Le Règne d'Isabelle II

Lorsque Fernando VII mourut en 1833, sa successeure, Isabelle II, n'avait que trois ans. Dix ans plus tard, elle prêta serment à la Constitution, sans aucune expérience. Sa mère, la Reine Régente María Cristina, eut une grande influence sur sa personnalité immature.

La Décennie Modérée (1844-1854)

Avec l'arrivée des libéraux modérés au pouvoir, les progressistes furent de nouveau écartés.

L'État fut établi sur des bases fermes. Lorsque Narváez arriva au pouvoir en 1844, il lança une série de réformes qui limitaient les libertés proposées par les progressistes, renforçant le rôle de la Couronne et organisant une administration d'État centralisée. Le nouveau projet de constitution décrivait les principes du libéralisme doctrinaire.

Les principales réformes modérées :

  • La Constitution de 1845, reflétant les principes du libéralisme doctrinaire.
  • La Loi sur l'organisation et les pouvoirs des conseils municipaux (1845), supprimant le caractère électif des municipalités.
  • Rapprochement avec l'Église : La Constitution définit la religion de la nation espagnole comme catholique, apostolique et romaine. Le Concordat de 1851 fut signé, donnant à l'Église le contrôle de l'éducation en échange.
  • Abolition de la Milice Nationale et création d'un nouvel organe d'ordre public, la Garde Civile, particulièrement dans les zones rurales, sous le contrôle du délégué du gouvernement.
  • La création d'un nouveau Code Pénal.
  • Le projet d'un nouveau Code Civil, qui ne fut jamais publié mais eut une influence ultérieure.
  • La Réforme de l'Éducation.
  • La Réforme Fiscale d'Alejandro Mon, adoptant un système éclectique combinant les impôts.
  • Le mariage de la reine.

La Chute des Modérés. Le favoritisme scandaleux dans tous les domaines de la vie sociale et la corruption généralisée dans les politiques économiques et financières des gouvernements modérés provoquèrent de vives réactions d'une grande partie de l'opinion libérale, menant à des soulèvements populaires dans la rue.

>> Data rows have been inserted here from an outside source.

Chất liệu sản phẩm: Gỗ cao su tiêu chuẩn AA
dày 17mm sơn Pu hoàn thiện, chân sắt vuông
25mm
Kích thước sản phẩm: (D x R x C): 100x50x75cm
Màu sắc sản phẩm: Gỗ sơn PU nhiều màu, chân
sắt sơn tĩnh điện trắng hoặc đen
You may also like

Le Biennat Progressiste (1854-1856)

La Révolution de 1854 se déroula en deux phases :

  1. La première, d'origine modérée, commença par une déclaration à Alcalá de Henares avec la cavalerie et l'infanterie sous le commandement des généraux O'Donnell et Dulce. À cette fin, le Manifeste de Manzanares, rédigé par Cánovas del Castillo, fut publié. Il complétait le programme de réforme constitutionnelle par un appel à la formation de conseils d'administration, cherchant à encourager l'union progressiste.
  2. La seconde phase fut marquée par des manifestations à Barcelone, Valladolid, Valence et Madrid, représentant la version espagnole de la Révolution de 1848.

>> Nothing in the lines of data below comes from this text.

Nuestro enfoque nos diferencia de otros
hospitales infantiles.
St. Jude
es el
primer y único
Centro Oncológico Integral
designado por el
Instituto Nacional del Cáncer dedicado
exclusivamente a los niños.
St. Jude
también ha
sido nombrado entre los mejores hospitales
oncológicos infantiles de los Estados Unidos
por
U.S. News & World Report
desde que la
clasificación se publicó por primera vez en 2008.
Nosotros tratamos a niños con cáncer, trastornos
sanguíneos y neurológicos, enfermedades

Face à l'action révolutionnaire, la Reine changea de gouvernement. Les nouveaux cabinets étant incapables de contrôler la situation, la Reine appela le Général Espartero à la Cour, qui accepta de gouverner avec O'Donnell. De cet accord naquit un nouveau système politique, connu sous le nom de Biennat Progressiste.

Le gouvernement Espartero rétablit la Constitution de 1837 et convoqua des Cortes Constituantes afin d'élaborer un nouveau code. La Constitution de 1856, appelée non nata (non née) car elle ne fut jamais publiée, reprenait les grands principes de la pensée progressiste. D'autres réformes inclurent la loi électorale, qui élargit l'électorat, et le Desamortissement de Madoz (1855), qui affecta les propriétés municipales, du clergé séculier, de l'enseignement public, de la charité et de la Couronne.

En bref, durant ces deux années, les gouvernements progressistes furent continuellement harcelés au Parlement et dans les médias. La droite s'efforça de mettre toutes sortes d'obstacles au régime, tandis que la gauche radicale luttait pour éviter la perte d'une chance de réforme « démocratique ».

O'Donnell réalisa un coup d'État, vainquit la Milice Nationale dans la rue et obtint le soutien du Parlement pour devenir Président du Conseil des Ministres.